Discussion List Archives

[Date Prev][Date Next][Thread Prev][Thread Next][Date Index][Thread Index]

Re: [ddlm-group] Alternative proposal for eliding. .

On Tuesday, June 07, 2011 10:01 PM, James Hester wrote:
>I agree that misreading of a legacy file without incurring a parsing error is practically impossible.
>
>We should, however, make it possible in CIF2 to present multiline values containing a backslash before the first <eol> without risking a parsing error on read when this <backslash> is misunderstood as a prefix flag.
>
>I suggest the following rule be added to the Grazulis proposal:
>(Rule one) The <eol> at the end of the first line of all <eol><semicolon> delimited values does not form part of the data value.
>
>This works as follows: when encoding a datavalue inside an <eol><semicolon> delimited string, a simple output routine would always insert an <eol> immediately after the <semicolon>, unless it wishes to use the prefix and/or line folding conventions.  On reading an <eol><semicolon> >string, this first <eol> is always discarded.

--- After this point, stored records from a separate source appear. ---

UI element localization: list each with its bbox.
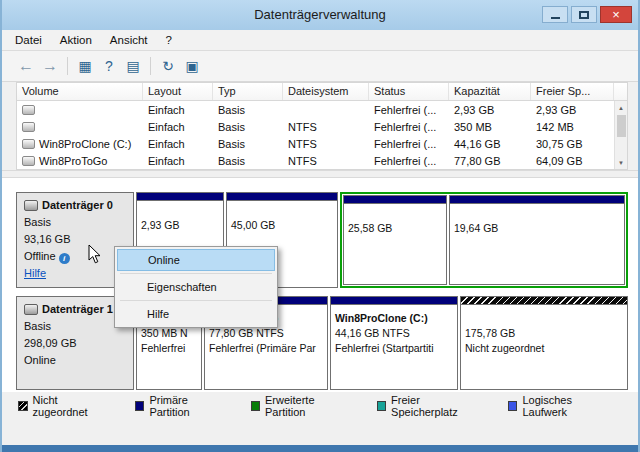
context-menu-item-eigenschaften[interactable]: Eigenschaften — [117, 276, 275, 298]
context-menu-item-hilfe[interactable]: Hilfe — [117, 303, 275, 325]
legend-item-free-space: Freier Speicherplatz — [377, 394, 484, 418]
legend-label: Logisches Laufwerk — [522, 394, 614, 418]
column-header-dateisystem[interactable]: Dateisystem — [283, 83, 369, 100]
partition-name — [348, 206, 442, 221]
partition-status: Nicht zugeordnet — [465, 341, 623, 356]
cell-dateisystem: NTFS — [283, 155, 369, 167]
disk-type: Basis — [24, 214, 126, 231]
help-button[interactable]: ? — [97, 55, 121, 77]
properties-button[interactable]: ▣ — [180, 55, 204, 77]
cell-status: Fehlerfrei (... — [369, 104, 449, 116]
partition-name — [231, 203, 333, 218]
show-action-pane-button[interactable]: ▤ — [121, 55, 145, 77]
cell-kapazitaet: 44,16 GB — [449, 138, 531, 150]
table-row[interactable]: Einfach Basis NTFS Fehlerfrei (... 350 M… — [17, 118, 614, 135]
legend-bar: Nicht zugeordnet Primäre Partition Erwei… — [2, 392, 638, 420]
refresh-button[interactable]: ↻ — [156, 55, 180, 77]
disk-0-row: Datenträger 0 Basis 93,16 GB Offlinei Hi… — [16, 192, 628, 288]
cell-layout: Einfach — [143, 138, 213, 150]
partition[interactable]: 19,64 GB — [449, 195, 625, 285]
disk-name: Datenträger 1 — [42, 301, 113, 318]
cell-freier-speicher: 64,09 GB — [531, 155, 614, 167]
cell-volume: Win8ProToGo — [17, 155, 143, 167]
back-button[interactable]: ← — [14, 55, 38, 77]
partition-status — [348, 236, 442, 251]
help-icon: ? — [105, 58, 113, 74]
scroll-up-icon[interactable]: ▲ — [615, 101, 628, 114]
legend-swatch-extended — [251, 401, 261, 411]
column-header-freier-speicher[interactable]: Freier Sp... — [531, 83, 614, 100]
scroll-thumb[interactable] — [617, 115, 626, 137]
cell-kapazitaet: 2,93 GB — [449, 104, 531, 116]
legend-swatch-primary — [135, 401, 145, 411]
partition-size: 19,64 GB — [454, 221, 620, 236]
partition-size: 175,78 GB — [465, 326, 623, 341]
partition-header — [137, 193, 223, 201]
column-header-typ[interactable]: Typ — [213, 83, 283, 100]
toolbar-separator — [67, 57, 68, 75]
column-header-status[interactable]: Status — [369, 83, 449, 100]
table-row[interactable]: Win8ProToGo Einfach Basis NTFS Fehlerfre… — [17, 152, 614, 169]
volume-icon — [22, 139, 35, 149]
minimize-button[interactable] — [542, 6, 568, 23]
disk-icon — [24, 304, 38, 315]
volume-icon — [22, 105, 35, 115]
column-header-kapazitaet[interactable]: Kapazität — [449, 83, 531, 100]
maximize-icon — [579, 11, 589, 19]
cell-typ: Basis — [213, 138, 283, 150]
table-scrollbar[interactable]: ▲ ▼ — [614, 101, 627, 169]
context-menu-item-online[interactable]: Online — [117, 249, 275, 271]
window-bottom-border — [2, 445, 638, 452]
partition-unallocated[interactable]: 175,78 GB Nicht zugeordnet — [460, 296, 628, 390]
partition-name — [141, 203, 219, 218]
legend-swatch-unallocated — [18, 401, 28, 411]
forward-button[interactable]: → — [38, 55, 62, 77]
partition-status — [454, 236, 620, 251]
cell-layout: Einfach — [143, 121, 213, 133]
partition[interactable]: Win8ProClone (C:) 44,16 GB NTFS Fehlerfr… — [330, 296, 458, 390]
cell-typ: Basis — [213, 121, 283, 133]
partition-header — [344, 196, 446, 204]
partition-name: Win8ProClone (C:) — [335, 311, 453, 326]
cell-layout: Einfach — [143, 155, 213, 167]
menu-hilfe[interactable]: ? — [157, 31, 181, 49]
volume-icon — [22, 122, 35, 132]
disk-icon — [24, 200, 38, 211]
partition[interactable]: 25,58 GB — [343, 195, 447, 285]
legend-item-primary: Primäre Partition — [135, 394, 227, 418]
toolbar: ← → ▦ ? ▤ ↻ ▣ — [2, 51, 638, 82]
column-header-volume[interactable]: Volume — [17, 83, 143, 100]
cell-typ: Basis — [213, 104, 283, 116]
disk-name: Datenträger 0 — [42, 197, 113, 214]
cell-volume — [17, 104, 143, 116]
menu-aktion[interactable]: Aktion — [51, 31, 101, 49]
pane-splitter[interactable] — [2, 170, 638, 178]
column-header-layout[interactable]: Layout — [143, 83, 213, 100]
disk-1-row: Datenträger 1 Basis 298,09 GB Online 350… — [16, 296, 628, 390]
extended-partition: 25,58 GB 19,64 GB — [340, 192, 628, 288]
titlebar[interactable]: Datenträgerverwaltung × — [2, 0, 638, 30]
close-button[interactable]: × — [600, 6, 632, 23]
legend-label: Nicht zugeordnet — [33, 394, 111, 418]
partition-name — [465, 311, 623, 326]
disk-help-link[interactable]: Hilfe — [24, 267, 46, 279]
window-controls: × — [542, 6, 632, 23]
action-pane-icon: ▤ — [126, 58, 139, 74]
scroll-down-icon[interactable]: ▼ — [615, 156, 628, 169]
cell-status: Fehlerfrei (... — [369, 121, 449, 133]
context-menu-separator — [120, 273, 272, 274]
cell-volume: Win8ProClone (C:) — [17, 138, 143, 150]
table-row[interactable]: Einfach Basis Fehlerfrei (... 2,93 GB 2,… — [17, 101, 614, 118]
partition-status: Fehlerfrei (Primäre Par — [209, 341, 323, 356]
menu-datei[interactable]: Datei — [6, 31, 51, 49]
minimize-icon — [551, 17, 560, 19]
maximize-button[interactable] — [571, 6, 597, 23]
partition-size: 2,93 GB — [141, 218, 219, 233]
legend-label: Primäre Partition — [149, 394, 226, 418]
legend-item-extended: Erweiterte Partition — [251, 394, 353, 418]
cell-dateisystem: NTFS — [283, 121, 369, 133]
cell-freier-speicher: 142 MB — [531, 121, 614, 133]
menu-ansicht[interactable]: Ansicht — [101, 31, 157, 49]
table-row[interactable]: Win8ProClone (C:) Einfach Basis NTFS Feh… — [17, 135, 614, 152]
show-console-tree-button[interactable]: ▦ — [73, 55, 97, 77]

Doesn't the line-folding protocol already achieve this objective?  If we formulate the Grazulis protocol as an extension or superset of the line-folding protocol (so that line-folding is always available where Grazulis is), then I don't think we need to add the proposed rule to it.  To avoid misinterpretation, a text block containing a backslash at the end of its first line would be expressed so:

_example
;\
backslash       \\

slash           /
semicolon       ;
;

Furthermore, by declining to add the new rule, we do not (further) change the meaning of existing CIFs.  Although, as David observed, the legacy CIFs that might be misinterpreted under the Grazulis protocol are surely few, the CIFs whose meaning would be changed by the proposed additional rule are very many, and the changes will often be significant.  Consider

_example
;I contain no
misspellings.
;

, which should not be parsed equivalently to

_example 'I contain nomisspellings.'

Consider also text blocks containing source code in languages that are sensitive to line breaks, such as Fortran or Python.


John
--
John C. Bollinger, Ph.D.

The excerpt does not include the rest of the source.